[Stored data]
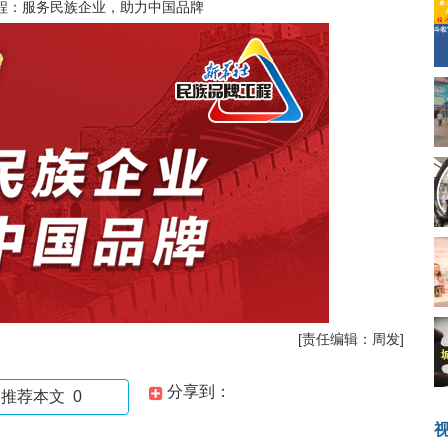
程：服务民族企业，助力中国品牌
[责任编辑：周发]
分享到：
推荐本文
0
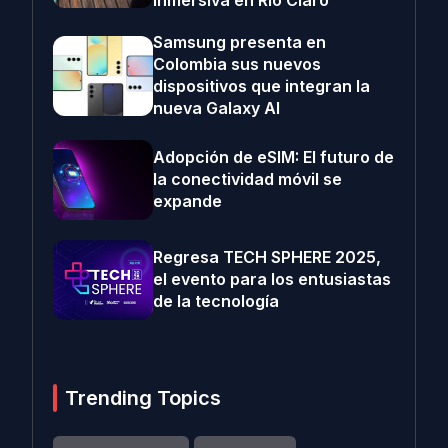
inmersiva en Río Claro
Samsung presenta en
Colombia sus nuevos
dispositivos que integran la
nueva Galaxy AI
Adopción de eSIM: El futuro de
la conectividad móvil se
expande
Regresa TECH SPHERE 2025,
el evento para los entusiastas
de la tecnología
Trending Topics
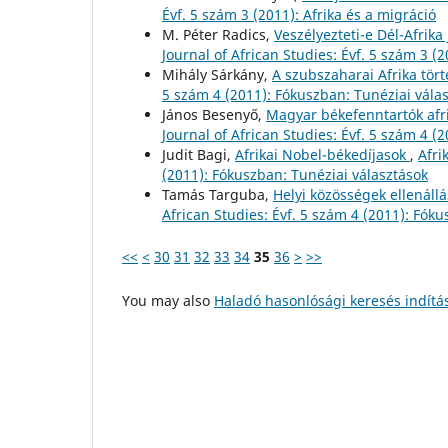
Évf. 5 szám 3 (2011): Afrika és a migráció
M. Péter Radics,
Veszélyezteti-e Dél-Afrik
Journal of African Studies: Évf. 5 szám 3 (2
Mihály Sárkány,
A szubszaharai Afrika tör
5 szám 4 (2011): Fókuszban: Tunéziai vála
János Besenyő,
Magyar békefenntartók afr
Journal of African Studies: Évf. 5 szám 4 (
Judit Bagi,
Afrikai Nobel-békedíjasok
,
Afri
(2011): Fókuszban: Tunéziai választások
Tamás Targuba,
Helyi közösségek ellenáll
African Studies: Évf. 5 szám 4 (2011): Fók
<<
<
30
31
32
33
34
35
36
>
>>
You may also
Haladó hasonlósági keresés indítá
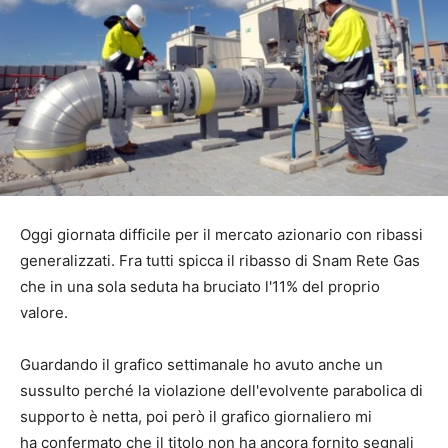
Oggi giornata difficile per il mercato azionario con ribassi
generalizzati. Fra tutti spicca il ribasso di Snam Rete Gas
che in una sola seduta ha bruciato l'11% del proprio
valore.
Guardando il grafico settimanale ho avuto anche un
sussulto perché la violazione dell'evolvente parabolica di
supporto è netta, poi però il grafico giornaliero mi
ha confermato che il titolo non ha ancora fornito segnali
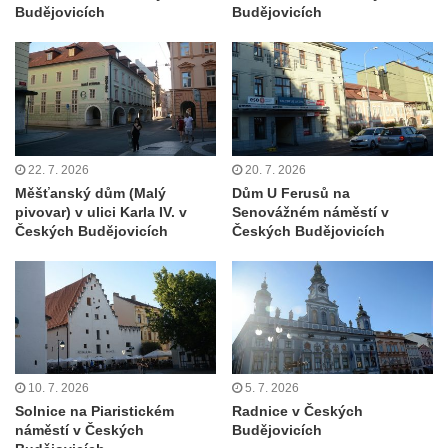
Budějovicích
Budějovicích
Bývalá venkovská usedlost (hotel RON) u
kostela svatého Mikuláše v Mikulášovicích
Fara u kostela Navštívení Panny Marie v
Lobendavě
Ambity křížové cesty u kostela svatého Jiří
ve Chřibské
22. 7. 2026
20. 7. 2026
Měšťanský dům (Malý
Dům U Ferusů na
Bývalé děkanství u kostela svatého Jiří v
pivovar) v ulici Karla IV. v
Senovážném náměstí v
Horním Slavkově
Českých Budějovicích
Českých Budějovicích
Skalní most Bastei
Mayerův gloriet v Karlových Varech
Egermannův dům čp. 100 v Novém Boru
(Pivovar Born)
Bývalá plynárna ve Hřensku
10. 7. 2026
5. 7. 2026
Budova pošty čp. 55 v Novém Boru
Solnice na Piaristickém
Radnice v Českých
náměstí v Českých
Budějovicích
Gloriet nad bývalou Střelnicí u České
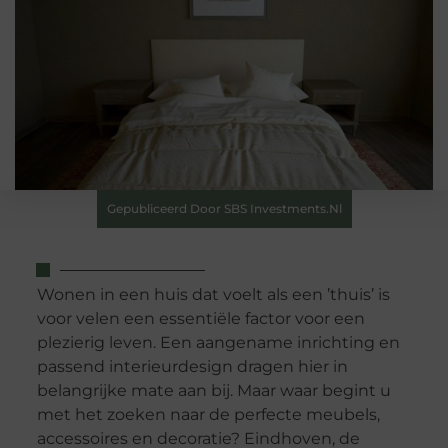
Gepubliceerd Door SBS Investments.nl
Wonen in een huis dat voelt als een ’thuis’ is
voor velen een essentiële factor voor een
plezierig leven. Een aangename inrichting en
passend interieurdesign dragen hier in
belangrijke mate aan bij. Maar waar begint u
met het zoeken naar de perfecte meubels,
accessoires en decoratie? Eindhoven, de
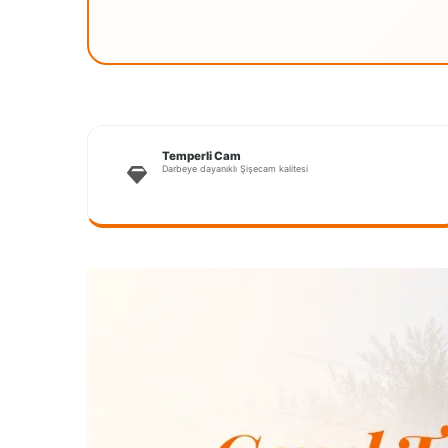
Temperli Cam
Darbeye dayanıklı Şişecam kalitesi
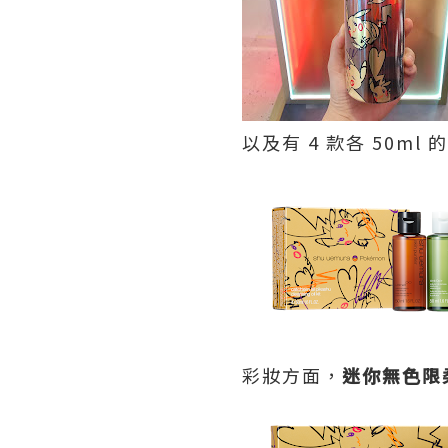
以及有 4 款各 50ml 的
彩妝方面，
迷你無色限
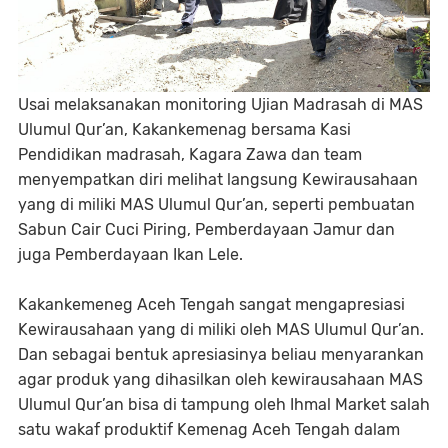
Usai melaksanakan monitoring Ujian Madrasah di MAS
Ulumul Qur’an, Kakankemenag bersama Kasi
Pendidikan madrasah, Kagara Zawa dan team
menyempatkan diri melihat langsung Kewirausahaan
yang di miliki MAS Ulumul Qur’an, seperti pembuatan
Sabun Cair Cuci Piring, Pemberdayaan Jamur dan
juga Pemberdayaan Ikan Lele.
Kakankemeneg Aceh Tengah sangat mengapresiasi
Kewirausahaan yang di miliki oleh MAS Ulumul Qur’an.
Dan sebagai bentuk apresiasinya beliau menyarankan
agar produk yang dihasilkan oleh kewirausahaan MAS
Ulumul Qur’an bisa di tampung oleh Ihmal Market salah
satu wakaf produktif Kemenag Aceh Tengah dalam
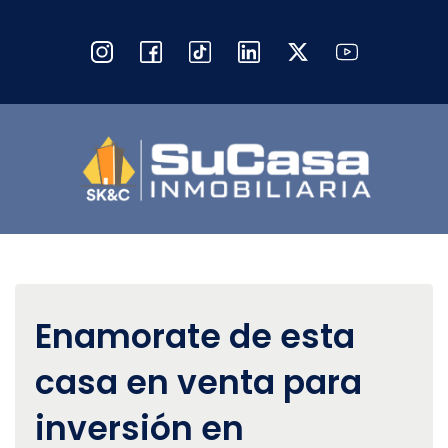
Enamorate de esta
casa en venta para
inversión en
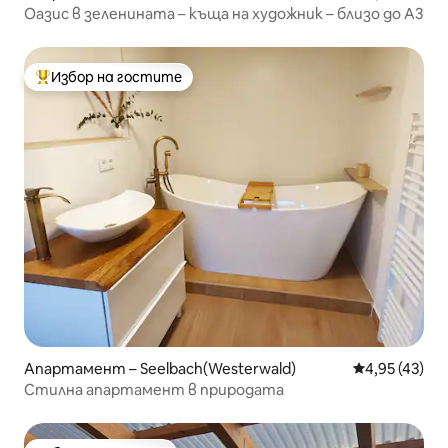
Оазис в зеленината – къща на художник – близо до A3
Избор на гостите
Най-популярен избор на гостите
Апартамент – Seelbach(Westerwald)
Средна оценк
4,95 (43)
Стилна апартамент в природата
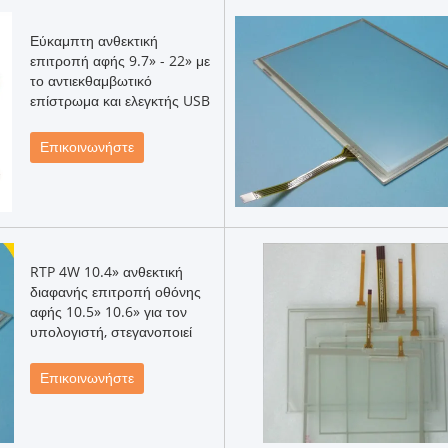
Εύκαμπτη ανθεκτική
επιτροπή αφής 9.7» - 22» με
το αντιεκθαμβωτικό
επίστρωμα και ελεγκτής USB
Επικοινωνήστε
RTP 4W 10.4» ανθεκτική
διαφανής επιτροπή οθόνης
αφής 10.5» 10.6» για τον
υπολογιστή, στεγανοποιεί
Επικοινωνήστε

#### Try it:
Copy each line above that contains the word "Tunéziai".

#### Exercise answer:
5 szám 4 (2011): Fókuszban: Tunéziai vála
(2011): Fókuszban: Tunéziai választások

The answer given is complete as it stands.